Under the conditional farmin agreement with Canadian-based Oromin Energy, Ottoman will fund a US$1.4 million drilling program consisting of two or three wells planned for mid-next year, it said.
Managing director Jaap Poll told EnergyReview.net that Argentina could be the company maker Ottoman’s been looking for.
“The structure we’re looking at could contain hundreds of millions of barrels,” Poll said.
“And with over 30% interest, imagine what this could do for a company like Ottoman.”
Poll said that Ottoman’s core area in Turkey was unlikely to lead to a major find.
“Turkey’s our ‘bread-and-butter,’ with its small targets that have high chances of success,” Poll said.
“But Turkey’s never going to excite. It’ll never be our company-maker.

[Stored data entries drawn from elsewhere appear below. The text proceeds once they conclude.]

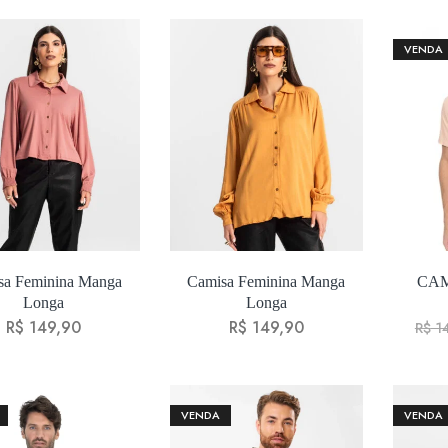
VENDA
sa Feminina Manga
Camisa Feminina Manga
CAM
Longa
Longa
R$
149,90
R$
149,90
R$
14
VENDA
VENDA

Turkey provides us with the cashflow to drill other projects without us having to go to the shareholders.”
Poll said Ottoman’s assets in the Philippines did have company maker potential, but were proving too much of a financial liability for the junior company to wear.
“The Philippines was a good opportunity, but we didn’t like the associated costs – it would have diluted our company too much,” he said.
“This was why we decided to merge our assets with our partners’ into the one company – NorAsian.”
For US$1.4 million in Argentina, Ottoman will pay for drilling up to three exploration wells to a 1,250-metre depth on the crest of the identified Santa Rosa dome – a 220square kilometre structure mapped during recent seismic surveys, according to Poll.
“For a relatively modest cost and 32% of the deal, we’ve good a good chance of significant oil production,” he said.
While the western part of the Cuyana basin has been estimated to have originally contained 1.2 billion barrels of oil, the eastern part – containing the 7,694 square-kilometre Santa Rosa block – has been largely unexplored, according to Western Australian-based geoscientist Peter Kirk.
“The prospect to be drilled, the Santa Rosa dome, has potential to be a very sizable resource, which could contain several hundred million barrels of oil in an area with relatively low exploration and development costs,” Kirk said in an independent assessment.
Ottoman also has the option to acquire an additional 8.76% interest in the block, bringing its total stake to 41.42%, by paying Oromin a further US$897,381.